## What the task requires
Instruction for the data below: set down exactly the lines from the line with "enjoy the great outdoors, and raise" to the line with "offset 'td_log_status' in", inclusive, and no others.

## Exercise materials
○ ○ ○ ○ ○

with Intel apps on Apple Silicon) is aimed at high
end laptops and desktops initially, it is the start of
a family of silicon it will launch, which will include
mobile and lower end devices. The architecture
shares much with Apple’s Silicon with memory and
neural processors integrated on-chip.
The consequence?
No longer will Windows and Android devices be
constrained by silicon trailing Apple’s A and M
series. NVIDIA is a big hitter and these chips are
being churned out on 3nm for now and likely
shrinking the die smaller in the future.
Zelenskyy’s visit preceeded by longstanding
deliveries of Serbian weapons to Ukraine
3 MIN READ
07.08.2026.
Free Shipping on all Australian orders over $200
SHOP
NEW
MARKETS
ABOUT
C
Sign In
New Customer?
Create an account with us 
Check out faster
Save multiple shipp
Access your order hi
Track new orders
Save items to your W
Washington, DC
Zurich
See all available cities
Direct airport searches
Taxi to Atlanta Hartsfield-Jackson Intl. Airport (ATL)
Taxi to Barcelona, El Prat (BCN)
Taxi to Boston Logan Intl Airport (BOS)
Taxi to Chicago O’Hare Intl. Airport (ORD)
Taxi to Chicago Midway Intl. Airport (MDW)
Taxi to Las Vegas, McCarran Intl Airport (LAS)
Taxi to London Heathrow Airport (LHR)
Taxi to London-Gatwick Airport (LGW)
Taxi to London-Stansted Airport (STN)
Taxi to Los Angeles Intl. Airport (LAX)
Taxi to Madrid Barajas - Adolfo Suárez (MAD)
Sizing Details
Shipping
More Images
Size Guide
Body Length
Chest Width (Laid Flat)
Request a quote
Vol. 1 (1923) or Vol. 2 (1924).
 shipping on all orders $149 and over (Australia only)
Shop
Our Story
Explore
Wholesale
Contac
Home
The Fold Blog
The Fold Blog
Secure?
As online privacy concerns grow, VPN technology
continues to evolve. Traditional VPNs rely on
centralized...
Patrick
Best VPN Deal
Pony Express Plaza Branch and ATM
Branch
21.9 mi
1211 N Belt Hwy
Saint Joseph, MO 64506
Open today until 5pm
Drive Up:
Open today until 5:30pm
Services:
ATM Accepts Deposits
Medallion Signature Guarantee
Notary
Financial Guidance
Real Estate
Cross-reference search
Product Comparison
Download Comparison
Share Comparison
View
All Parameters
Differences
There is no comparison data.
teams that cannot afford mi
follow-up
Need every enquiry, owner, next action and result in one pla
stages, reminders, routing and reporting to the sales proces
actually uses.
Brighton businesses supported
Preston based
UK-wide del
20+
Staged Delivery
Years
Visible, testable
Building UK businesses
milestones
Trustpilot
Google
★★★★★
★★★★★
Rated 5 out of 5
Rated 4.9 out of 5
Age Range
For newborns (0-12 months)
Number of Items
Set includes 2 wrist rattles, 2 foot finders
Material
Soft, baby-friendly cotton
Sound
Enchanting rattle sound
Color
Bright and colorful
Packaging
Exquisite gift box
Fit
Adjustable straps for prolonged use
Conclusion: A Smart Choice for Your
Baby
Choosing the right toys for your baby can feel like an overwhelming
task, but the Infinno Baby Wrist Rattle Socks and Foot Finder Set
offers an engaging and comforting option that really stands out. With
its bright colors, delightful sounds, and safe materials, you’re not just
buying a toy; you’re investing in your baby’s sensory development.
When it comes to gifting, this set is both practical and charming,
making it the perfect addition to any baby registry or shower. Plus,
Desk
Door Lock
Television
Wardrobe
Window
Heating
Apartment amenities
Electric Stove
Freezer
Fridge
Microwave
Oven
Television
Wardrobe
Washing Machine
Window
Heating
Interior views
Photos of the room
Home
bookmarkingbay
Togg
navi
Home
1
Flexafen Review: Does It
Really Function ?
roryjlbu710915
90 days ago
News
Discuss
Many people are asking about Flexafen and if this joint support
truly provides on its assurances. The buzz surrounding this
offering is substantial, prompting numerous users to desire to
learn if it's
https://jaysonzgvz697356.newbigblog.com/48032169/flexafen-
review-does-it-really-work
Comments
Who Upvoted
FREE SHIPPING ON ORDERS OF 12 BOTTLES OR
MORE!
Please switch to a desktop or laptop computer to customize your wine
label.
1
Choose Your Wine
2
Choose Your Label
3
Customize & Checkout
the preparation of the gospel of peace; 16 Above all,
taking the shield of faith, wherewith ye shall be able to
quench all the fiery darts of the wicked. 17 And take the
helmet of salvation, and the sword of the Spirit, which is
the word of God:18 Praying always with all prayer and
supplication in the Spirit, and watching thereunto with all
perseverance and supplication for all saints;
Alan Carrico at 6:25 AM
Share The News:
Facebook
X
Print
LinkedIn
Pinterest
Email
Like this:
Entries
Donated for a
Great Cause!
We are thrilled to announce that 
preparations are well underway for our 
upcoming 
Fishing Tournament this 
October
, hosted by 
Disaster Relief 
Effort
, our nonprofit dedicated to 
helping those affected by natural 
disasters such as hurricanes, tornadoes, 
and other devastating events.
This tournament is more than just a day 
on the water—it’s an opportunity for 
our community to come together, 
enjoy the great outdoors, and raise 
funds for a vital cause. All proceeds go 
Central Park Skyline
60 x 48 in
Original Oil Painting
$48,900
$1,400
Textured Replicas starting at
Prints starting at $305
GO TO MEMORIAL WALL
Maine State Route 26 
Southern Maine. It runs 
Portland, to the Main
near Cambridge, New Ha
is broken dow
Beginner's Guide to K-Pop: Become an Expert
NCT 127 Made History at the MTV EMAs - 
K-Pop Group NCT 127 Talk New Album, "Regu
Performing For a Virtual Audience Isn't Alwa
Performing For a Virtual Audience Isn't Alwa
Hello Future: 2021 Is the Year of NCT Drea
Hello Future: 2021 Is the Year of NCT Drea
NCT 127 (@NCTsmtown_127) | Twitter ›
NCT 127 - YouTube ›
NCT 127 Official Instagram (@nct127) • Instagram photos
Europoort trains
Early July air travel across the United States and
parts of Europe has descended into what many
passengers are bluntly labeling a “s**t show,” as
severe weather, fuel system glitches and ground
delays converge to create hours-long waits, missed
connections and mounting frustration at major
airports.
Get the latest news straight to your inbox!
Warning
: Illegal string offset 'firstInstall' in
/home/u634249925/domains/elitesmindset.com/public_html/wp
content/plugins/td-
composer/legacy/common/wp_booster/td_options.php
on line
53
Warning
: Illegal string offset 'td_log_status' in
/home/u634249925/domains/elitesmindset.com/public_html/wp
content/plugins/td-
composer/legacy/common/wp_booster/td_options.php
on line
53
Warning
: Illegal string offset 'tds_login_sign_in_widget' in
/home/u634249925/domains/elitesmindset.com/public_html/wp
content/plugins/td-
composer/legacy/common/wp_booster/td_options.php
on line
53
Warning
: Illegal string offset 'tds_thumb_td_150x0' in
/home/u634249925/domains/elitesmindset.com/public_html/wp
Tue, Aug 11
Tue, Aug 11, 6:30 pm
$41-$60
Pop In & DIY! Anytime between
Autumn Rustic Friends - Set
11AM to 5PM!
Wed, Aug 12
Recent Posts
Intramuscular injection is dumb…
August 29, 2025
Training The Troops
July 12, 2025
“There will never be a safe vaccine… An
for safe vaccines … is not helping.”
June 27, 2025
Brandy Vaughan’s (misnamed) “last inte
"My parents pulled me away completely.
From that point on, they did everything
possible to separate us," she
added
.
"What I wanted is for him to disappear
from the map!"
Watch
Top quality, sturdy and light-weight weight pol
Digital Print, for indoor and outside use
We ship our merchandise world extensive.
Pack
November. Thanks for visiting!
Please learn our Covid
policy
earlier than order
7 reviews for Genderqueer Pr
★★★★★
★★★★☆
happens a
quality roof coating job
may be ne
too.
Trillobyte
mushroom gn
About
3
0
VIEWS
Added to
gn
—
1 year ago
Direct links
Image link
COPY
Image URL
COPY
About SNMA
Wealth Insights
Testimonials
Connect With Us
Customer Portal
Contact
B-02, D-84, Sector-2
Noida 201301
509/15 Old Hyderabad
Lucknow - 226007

○ ○ ○ ○ ○

## Result for this exercise
enjoy the great outdoors, and raise 
funds for a vital cause. All proceeds go 
Central Park Skyline
60 x 48 in
Original Oil Painting
$48,900
$1,400
Textured Replicas starting at
Prints starting at $305
GO TO MEMORIAL WALL
Maine State Route 26 
Southern Maine. It runs 
Portland, to the Main
near Cambridge, New Ha
is broken dow
Beginner's Guide to K-Pop: Become an Expert
NCT 127 Made History at the MTV EMAs - 
K-Pop Group NCT 127 Talk New Album, "Regu
Performing For a Virtual Audience Isn't Alwa
Performing For a Virtual Audience Isn't Alwa
Hello Future: 2021 Is the Year of NCT Drea
Hello Future: 2021 Is the Year of NCT Drea
NCT 127 (@NCTsmtown_127) | Twitter ›
NCT 127 - YouTube ›
NCT 127 Official Instagram (@nct127) • Instagram photos
Europoort trains
Early July air travel across the United States and
parts of Europe has descended into what many
passengers are bluntly labeling a “s**t show,” as
severe weather, fuel system glitches and ground
delays converge to create hours-long waits, missed
connections and mounting frustration at major
airports.
Get the latest news straight to your inbox!
Warning
: Illegal string offset 'firstInstall' in
/home/u634249925/domains/elitesmindset.com/public_html/wp
content/plugins/td-
composer/legacy/common/wp_booster/td_options.php
on line
53
Warning
: Illegal string offset 'td_log_status' in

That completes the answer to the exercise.